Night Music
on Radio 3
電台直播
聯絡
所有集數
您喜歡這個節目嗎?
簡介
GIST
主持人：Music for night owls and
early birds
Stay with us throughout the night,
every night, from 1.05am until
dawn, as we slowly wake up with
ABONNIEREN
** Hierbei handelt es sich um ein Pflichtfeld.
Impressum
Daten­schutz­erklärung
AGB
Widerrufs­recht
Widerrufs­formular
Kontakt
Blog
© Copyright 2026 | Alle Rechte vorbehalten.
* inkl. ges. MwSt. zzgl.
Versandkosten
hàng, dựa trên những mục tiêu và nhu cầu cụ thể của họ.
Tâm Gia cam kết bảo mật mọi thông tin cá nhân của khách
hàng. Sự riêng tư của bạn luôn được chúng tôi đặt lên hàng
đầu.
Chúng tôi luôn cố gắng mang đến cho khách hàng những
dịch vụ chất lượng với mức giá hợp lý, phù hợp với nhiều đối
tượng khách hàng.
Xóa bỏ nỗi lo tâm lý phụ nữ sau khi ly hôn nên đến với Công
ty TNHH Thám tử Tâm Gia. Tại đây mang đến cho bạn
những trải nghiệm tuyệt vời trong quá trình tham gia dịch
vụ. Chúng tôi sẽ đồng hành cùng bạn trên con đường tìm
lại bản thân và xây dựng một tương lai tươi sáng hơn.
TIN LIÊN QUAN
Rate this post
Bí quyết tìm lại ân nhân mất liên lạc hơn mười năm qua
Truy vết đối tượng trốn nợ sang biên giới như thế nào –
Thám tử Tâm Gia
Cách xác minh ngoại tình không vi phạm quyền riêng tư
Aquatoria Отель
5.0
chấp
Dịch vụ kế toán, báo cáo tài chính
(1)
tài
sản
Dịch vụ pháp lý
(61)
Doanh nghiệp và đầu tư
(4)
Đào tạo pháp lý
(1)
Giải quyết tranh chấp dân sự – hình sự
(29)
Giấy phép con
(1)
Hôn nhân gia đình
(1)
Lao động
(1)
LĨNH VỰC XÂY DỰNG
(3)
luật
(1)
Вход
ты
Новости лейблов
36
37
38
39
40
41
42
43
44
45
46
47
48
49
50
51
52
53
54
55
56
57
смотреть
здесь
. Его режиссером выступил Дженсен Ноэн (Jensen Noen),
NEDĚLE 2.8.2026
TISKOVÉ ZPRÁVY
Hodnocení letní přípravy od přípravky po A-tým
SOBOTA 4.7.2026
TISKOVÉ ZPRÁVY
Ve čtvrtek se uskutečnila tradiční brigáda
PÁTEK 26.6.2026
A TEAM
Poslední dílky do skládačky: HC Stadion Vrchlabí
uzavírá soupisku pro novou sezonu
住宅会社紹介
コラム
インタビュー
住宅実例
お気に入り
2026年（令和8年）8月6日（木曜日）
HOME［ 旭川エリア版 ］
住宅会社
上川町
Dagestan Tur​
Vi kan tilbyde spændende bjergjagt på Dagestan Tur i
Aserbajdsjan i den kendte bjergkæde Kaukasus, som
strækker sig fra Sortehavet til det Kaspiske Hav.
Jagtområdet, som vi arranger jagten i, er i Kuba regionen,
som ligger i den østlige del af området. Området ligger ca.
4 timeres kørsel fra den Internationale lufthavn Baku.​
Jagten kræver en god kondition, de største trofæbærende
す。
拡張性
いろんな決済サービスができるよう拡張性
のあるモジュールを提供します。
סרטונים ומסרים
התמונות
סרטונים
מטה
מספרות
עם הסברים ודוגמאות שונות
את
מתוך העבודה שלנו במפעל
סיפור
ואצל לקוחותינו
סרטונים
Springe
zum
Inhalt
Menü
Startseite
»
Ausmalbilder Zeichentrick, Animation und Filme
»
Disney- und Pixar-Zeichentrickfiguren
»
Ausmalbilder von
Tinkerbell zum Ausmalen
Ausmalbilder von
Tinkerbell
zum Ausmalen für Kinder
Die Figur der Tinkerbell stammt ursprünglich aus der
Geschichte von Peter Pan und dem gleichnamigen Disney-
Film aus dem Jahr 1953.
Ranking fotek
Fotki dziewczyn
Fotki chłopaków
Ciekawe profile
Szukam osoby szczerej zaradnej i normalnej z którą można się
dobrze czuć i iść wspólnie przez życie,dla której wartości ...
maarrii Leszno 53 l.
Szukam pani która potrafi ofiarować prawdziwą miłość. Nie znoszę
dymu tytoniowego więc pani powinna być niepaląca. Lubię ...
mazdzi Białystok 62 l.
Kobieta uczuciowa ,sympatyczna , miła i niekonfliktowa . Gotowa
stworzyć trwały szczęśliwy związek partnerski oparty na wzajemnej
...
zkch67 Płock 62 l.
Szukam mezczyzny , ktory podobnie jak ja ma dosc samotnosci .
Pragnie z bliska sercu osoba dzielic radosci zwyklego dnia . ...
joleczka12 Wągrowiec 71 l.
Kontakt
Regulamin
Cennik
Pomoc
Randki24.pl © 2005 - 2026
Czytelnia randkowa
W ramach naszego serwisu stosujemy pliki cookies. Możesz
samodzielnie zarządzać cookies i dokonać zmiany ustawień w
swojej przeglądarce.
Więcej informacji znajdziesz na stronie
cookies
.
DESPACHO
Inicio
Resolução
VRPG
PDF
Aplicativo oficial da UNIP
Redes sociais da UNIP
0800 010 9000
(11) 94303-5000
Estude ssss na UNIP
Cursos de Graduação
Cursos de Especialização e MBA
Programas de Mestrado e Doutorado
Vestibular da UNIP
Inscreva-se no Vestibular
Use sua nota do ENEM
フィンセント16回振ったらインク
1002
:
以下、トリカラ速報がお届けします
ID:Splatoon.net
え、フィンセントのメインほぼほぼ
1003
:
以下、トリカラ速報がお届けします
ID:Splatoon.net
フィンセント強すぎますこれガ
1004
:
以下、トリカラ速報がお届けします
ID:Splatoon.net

# # # # #

All of the entries above must be quoted exactly.

Night Music
on Radio 3
電台直播
聯絡
所有集數
您喜歡這個節目嗎?
簡介
GIST
主持人：Music for night owls and
early birds
Stay with us throughout the night,
every night, from 1.05am until
dawn, as we slowly wake up with
ABONNIEREN
** Hierbei handelt es sich um ein Pflichtfeld.
Impressum
Daten­schutz­erklärung
AGB
Widerrufs­recht
Widerrufs­formular
Kontakt
Blog
© Copyright 2026 | Alle Rechte vorbehalten.
* inkl. ges. MwSt. zzgl.
Versandkosten
hàng, dựa trên những mục tiêu và nhu cầu cụ thể của họ.
Tâm Gia cam kết bảo mật mọi thông tin cá nhân của khách
hàng. Sự riêng tư của bạn luôn được chúng tôi đặt lên hàng
đầu.
Chúng tôi luôn cố gắng mang đến cho khách hàng những
dịch vụ chất lượng với mức giá hợp lý, phù hợp với nhiều đối
tượng khách hàng.
Xóa bỏ nỗi lo tâm lý phụ nữ sau khi ly hôn nên đến với Công
ty TNHH Thám tử Tâm Gia. Tại đây mang đến cho bạn
những trải nghiệm tuyệt vời trong quá trình tham gia dịch
vụ. Chúng tôi sẽ đồng hành cùng bạn trên con đường tìm
lại bản thân và xây dựng một tương lai tươi sáng hơn.
TIN LIÊN QUAN
Rate this post
Bí quyết tìm lại ân nhân mất liên lạc hơn mười năm qua
Truy vết đối tượng trốn nợ sang biên giới như thế nào –
Thám tử Tâm Gia
Cách xác minh ngoại tình không vi phạm quyền riêng tư
Aquatoria Отель
5.0
chấp
Dịch vụ kế toán, báo cáo tài chính
(1)
tài
sản
Dịch vụ pháp lý
(61)
Doanh nghiệp và đầu tư
(4)
Đào tạo pháp lý
(1)
Giải quyết tranh chấp dân sự – hình sự
(29)
Giấy phép con
(1)
Hôn nhân gia đình
(1)
Lao động
(1)
LĨNH VỰC XÂY DỰNG
(3)
luật
(1)
Вход
ты
Новости лейблов
36
37
38
39
40
41
42
43
44
45
46
47
48
49
50
51
52
53
54
55
56
57
смотреть
здесь
. Его режиссером выступил Дженсен Ноэн (Jensen Noen),
NEDĚLE 2.8.2026
TISKOVÉ ZPRÁVY
Hodnocení letní přípravy od přípravky po A-tým
SOBOTA 4.7.2026
TISKOVÉ ZPRÁVY
Ve čtvrtek se uskutečnila tradiční brigáda
PÁTEK 26.6.2026
A TEAM
Poslední dílky do skládačky: HC Stadion Vrchlabí
uzavírá soupisku pro novou sezonu
住宅会社紹介
コラム
インタビュー
住宅実例
お気に入り
2026年（令和8年）8月6日（木曜日）
HOME［ 旭川エリア版 ］
住宅会社
上川町
Dagestan Tur​
Vi kan tilbyde spændende bjergjagt på Dagestan Tur i
Aserbajdsjan i den kendte bjergkæde Kaukasus, som
strækker sig fra Sortehavet til det Kaspiske Hav.
Jagtområdet, som vi arranger jagten i, er i Kuba regionen,
som ligger i den østlige del af området. Området ligger ca.
4 timeres kørsel fra den Internationale lufthavn Baku.​
Jagten kræver en god kondition, de største trofæbærende
す。
拡張性
いろんな決済サービスができるよう拡張性
のあるモジュールを提供します。
סרטונים ומסרים
התמונות
סרטונים
מטה
מספרות
עם הסברים ודוגמאות שונות
את
מתוך העבודה שלנו במפעל
סיפור
ואצל לקוחותינו
סרטונים
Springe
zum
Inhalt
Menü
Startseite
»
Ausmalbilder Zeichentrick, Animation und Filme
»
Disney- und Pixar-Zeichentrickfiguren
»
Ausmalbilder von
Tinkerbell zum Ausmalen
Ausmalbilder von
Tinkerbell
zum Ausmalen für Kinder
Die Figur der Tinkerbell stammt ursprünglich aus der
Geschichte von Peter Pan und dem gleichnamigen Disney-
Film aus dem Jahr 1953.
Ranking fotek
Fotki dziewczyn
Fotki chłopaków
Ciekawe profile
Szukam osoby szczerej zaradnej i normalnej z którą można się
dobrze czuć i iść wspólnie przez życie,dla której wartości ...
maarrii Leszno 53 l.
Szukam pani która potrafi ofiarować prawdziwą miłość. Nie znoszę
dymu tytoniowego więc pani powinna być niepaląca. Lubię ...
mazdzi Białystok 62 l.
Kobieta uczuciowa ,sympatyczna , miła i niekonfliktowa . Gotowa
stworzyć trwały szczęśliwy związek partnerski oparty na wzajemnej
...
zkch67 Płock 62 l.
Szukam mezczyzny , ktory podobnie jak ja ma dosc samotnosci .
Pragnie z bliska sercu osoba dzielic radosci zwyklego dnia . ...
joleczka12 Wągrowiec 71 l.
Kontakt
Regulamin
Cennik
Pomoc
Randki24.pl © 2005 - 2026
Czytelnia randkowa
W ramach naszego serwisu stosujemy pliki cookies. Możesz
samodzielnie zarządzać cookies i dokonać zmiany ustawień w
swojej przeglądarce.
Więcej informacji znajdziesz na stronie
cookies
.
DESPACHO
Inicio
Resolução
VRPG
PDF
Aplicativo oficial da UNIP
Redes sociais da UNIP
0800 010 9000
(11) 94303-5000
Estude ssss na UNIP
Cursos de Graduação
Cursos de Especialização e MBA
Programas de Mestrado e Doutorado
Vestibular da UNIP
Inscreva-se no Vestibular
Use sua nota do ENEM
フィンセント16回振ったらインク
1002
:
以下、トリカラ速報がお届けします
ID:Splatoon.net
え、フィンセントのメインほぼほぼ
1003
:
以下、トリカラ速報がお届けします
ID:Splatoon.net
フィンセント強すぎますこれガ
1004
:
以下、トリカラ速報がお届けします
ID:Splatoon.net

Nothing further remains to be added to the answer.